Each team finished the regular season in the top-seven in passing yards and passing touchdowns, showing proficiency in throwing the football. However, the way these teams accumulated these figures was vastly different.
In the plot above, yards per reception is compared to yards after the catch per reception. Ultimately, the goal is to rack up as many yards as possible, whether this comes before the catch or after the catch. Both teams accomplished this as they each are in the top-three in the NFL for yards per catch. But, Cincinnati is above the trend line while LA is below it in this scatterplot. Let’s break down why this is the case.
Air Attack vs. YAC
As a team, the Rams have posted an average depth of target of 8.9 yards, nearly one yard more than the Bengals. Although it isn’t necessarily the case, shorter passing attacks in the NFL often result in more yards accumulated after the catch. One example of this from 2021 has been the 49ers. San Francisco led the NFL in yards per reception by over half of a yard, yet the team didn’t finish in the top-20 for average depth of target. This is only possible because the 49ers led the league in yards after the catch per reception, the only team to exceed Cincinnati’s average.
Another way this idea can be looked at is relative to the first down marker. Cincinnati has had 38.1% of its pass attempts go farther than the first down while LA has seen nearly 45% of its passes travel past the sticks. As one would anticipate, the Bengals have gained a higher percentage of their passing yards from yards after the catch than the Rams. More specifically, Cincinnati has outperformed LA in yards after the catch per reception by over one yard. Oppositely, Los Angeles has accumulated more yards through the air than Cincinnati, since air yards and yards after the catch are inversely related.

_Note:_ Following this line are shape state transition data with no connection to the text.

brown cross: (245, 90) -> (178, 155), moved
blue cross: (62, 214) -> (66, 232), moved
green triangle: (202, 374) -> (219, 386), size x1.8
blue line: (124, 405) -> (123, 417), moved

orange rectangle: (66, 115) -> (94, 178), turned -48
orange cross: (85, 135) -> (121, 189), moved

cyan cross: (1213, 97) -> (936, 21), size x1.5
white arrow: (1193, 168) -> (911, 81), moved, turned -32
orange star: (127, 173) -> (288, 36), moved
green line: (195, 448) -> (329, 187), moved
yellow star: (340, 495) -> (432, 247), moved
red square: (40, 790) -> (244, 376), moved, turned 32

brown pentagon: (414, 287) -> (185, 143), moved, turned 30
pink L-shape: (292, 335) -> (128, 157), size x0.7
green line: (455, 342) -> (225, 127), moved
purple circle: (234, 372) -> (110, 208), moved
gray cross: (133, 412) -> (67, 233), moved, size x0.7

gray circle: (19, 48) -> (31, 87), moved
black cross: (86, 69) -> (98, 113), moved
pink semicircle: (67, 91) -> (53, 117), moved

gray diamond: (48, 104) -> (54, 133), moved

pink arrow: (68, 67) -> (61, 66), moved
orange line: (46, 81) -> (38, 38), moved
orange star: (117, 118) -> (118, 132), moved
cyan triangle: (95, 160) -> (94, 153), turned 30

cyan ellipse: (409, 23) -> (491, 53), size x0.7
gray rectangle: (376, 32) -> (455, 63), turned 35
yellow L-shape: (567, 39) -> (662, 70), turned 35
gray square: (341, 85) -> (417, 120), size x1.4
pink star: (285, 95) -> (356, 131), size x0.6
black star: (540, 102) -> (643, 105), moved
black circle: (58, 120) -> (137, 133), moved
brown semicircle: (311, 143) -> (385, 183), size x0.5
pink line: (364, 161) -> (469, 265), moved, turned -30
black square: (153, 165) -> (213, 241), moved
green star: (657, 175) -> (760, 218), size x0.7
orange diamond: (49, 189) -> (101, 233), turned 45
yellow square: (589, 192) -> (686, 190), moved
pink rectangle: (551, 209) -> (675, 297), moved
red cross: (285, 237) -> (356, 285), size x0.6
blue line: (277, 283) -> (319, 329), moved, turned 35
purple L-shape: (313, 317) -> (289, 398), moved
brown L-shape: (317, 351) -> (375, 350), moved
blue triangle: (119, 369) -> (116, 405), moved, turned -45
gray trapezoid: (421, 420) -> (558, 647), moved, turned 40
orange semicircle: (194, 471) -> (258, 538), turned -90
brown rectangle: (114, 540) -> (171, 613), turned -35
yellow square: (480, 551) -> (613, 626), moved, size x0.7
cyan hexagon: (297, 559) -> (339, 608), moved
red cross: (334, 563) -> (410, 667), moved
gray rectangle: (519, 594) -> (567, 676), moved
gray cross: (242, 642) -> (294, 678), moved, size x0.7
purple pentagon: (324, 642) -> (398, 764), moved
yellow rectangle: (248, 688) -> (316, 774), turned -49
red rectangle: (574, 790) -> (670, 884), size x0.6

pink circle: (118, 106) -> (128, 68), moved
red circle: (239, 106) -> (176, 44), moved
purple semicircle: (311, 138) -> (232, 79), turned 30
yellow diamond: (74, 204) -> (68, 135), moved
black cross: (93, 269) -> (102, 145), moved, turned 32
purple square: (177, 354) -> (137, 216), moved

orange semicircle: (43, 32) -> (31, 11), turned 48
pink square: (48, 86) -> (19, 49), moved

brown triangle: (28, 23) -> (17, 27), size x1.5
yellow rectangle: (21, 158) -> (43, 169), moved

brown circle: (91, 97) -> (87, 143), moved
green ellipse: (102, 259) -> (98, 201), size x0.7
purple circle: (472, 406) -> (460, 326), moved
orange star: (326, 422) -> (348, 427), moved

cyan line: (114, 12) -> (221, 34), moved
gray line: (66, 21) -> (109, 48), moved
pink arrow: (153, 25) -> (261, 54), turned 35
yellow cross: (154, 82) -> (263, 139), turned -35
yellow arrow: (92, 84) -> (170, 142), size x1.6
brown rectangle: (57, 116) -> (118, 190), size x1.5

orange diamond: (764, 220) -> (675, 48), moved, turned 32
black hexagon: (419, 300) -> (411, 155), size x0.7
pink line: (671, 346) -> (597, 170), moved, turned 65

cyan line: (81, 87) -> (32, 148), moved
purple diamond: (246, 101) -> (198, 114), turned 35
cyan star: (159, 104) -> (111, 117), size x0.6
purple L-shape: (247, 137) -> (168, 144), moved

An additional factor that has contributed to the Bengals and Rams having different styles of passing is the aptness to shake off tacklers. Cincinnati has racked up over 350 receiving yards after contact more than LA, despite the Rams having 20 more catches. In a similar light, the Bengals have forced 21 more missed tackles on receptions than the Rams, contributing to their ability to pick up yards after the catch.
Comparing Skill Players
Focusing on the individual players now, average depth of target has been a differentiator between the two franchises competing for the Vince Lombardi Trophy on Sunday. Of all players with 100 or more receiving snaps, the Rams’ five qualifying wide receivers of Cooper Kupp, Robert Woods, Odell Beckham Jr., Van Jefferson, and Bennett Skowronek have all had high average depth of target figures, each finishing in the top-seven among Super Bowl players. Their deeper targets have led to fewer yards after the catch. This is especially noticeable at the tight end position, as Tyler Higbee has an average of over one yard of depth per target higher than C.J. Uzomah.
Given the aforementioned information about yards after the catch, it is not unexpected that Cincinnati has the top-four players in yards after the catch per reception. Comparing the tight ends once again, Uzomah has an average of over one yard after the catch more than Higbee. Looking at receiving yards after contact, the Bengals have six of the top-seven players; only Kupp has found his way into the top-seven for LA. These numbers help reinforce the passing offenses’ different styles of attack.
In a combination of Joe Burrow’s quicker average time to throw this season, potentially an element of being under duress more than Matthew Stafford, the former LSU Tiger has a higher completion percentage than his Super Bowl quarterback counterpart. Due to the personnel and the strengths of his team, Stafford has been tasked with sitting in the pocket for longer and delivering deeper passes, on average, to his targets to lead his top-five passing offense. Burrow, on the other hand, has been asked to throw the ball shorter and quicker to his skill position players to tally passing yards. Although different in some capacity, both quarterbacks have led their high-powered offenses to Super Bowl LVI. Now only one question remains – which will hoist the Vince Lombardi Trophy, and potentially the Pete Rozelle Trophy, on Sunday?